Thromboxane A2 is activated by cyclooxygenase when thrombin acts on platelets, and is produced enzymatically in various cells by arachidonic acid through prostaglandin C₂ and H₂ and platelets and blood vessel walls. It has a variety of powerful physiological or pathological actions. In particular, strong platelet aggregation and smooth muscle contraction of the bronchus, coronary artery, and pulmonary artery are thought to be a mediator of the development and progression of circulatory respiratory diseases such as angina pectoris, myocardial infarction, cerebral infarction, and bronchial asthma. Moreover, the potent action concentration is known to be 10 ⁻¹⁰ to 10 ⁻¹¹ M. Therefore, the development of antagonists or inhibitors of thromboxane A₂ as an antithrombogenic agent, an antivascular contraction agent, and an antibronchial contractor has attracted attention. Inhibitors have problems such as prostaglandins, which have various important roles other than thromboxane A2, and inability to control the bad action of thromboxane-like accumulation of substrates, especially the development of antagonists. It is becoming.

The present inventors synthesize bicyclo cyclic sulfonamide derivatives represented by the general formula (1), and find out that this novel compound has a strong action as a thromboxane A 2 receptor and antagonist, and is also a chemically and biochemically stable compound. The invention was completed.

Definitions of various phrases in the present specification are as follows.

"Lower alkyl" and the like C₁ ~ C ₅ straight-chain or stands on the alkyl side chain of, for example, a methyl, ethyl, n- propyl, isopropyl, butyl, pentyl.

Examples of the phenyl substituents include methoxy, nitro, hydroxy, carboxyl, cyano, lower alkyl, amino, lower alkylamino, unsubstituted lower alkylamino, alkanoylamino, halogen, and the like. The substituent may be substituted one or more in all possible positions.

"Alkanoyl" means formyl, acetyl, or propionyl of C₁-C₃.

"Halogen" means fluorine, chlorine, bromine or iodine.

"Aromatic hydrocarbon group" means such as phenyl.

Salts of the general formula (I) are, for example, alkali metal salts such as lithium salts, sodium salts and potassium salts, alkaline earth metal salts such as calcium salts, ammonium salts, triethylamine, dicyclohexylamine, N-methylmorpholine, And salts with organic bases such as pyridine or amino acids such as glycine, valine, and alanine.

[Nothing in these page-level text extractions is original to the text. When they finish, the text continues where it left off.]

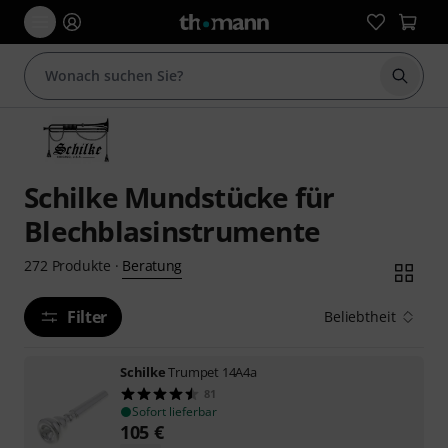
Suche 
Schilke Mundstücke für
Blechblasinstrumente
Beratung
272
Produkte
·
Filter
Beliebtheit
Schilke
Trumpet 14A4a
81
Sofort lieferbar
105
€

The compound of the present invention represented by general formula (I) can be prepared as follows using amide (II) or aldehyde (III) as a starting material.

[Production Method I]

This production method is a method for obtaining compound sulfonamide derivative I of the present invention by reacting compound II with a substituted sulfonic acid halide in the presence of a base.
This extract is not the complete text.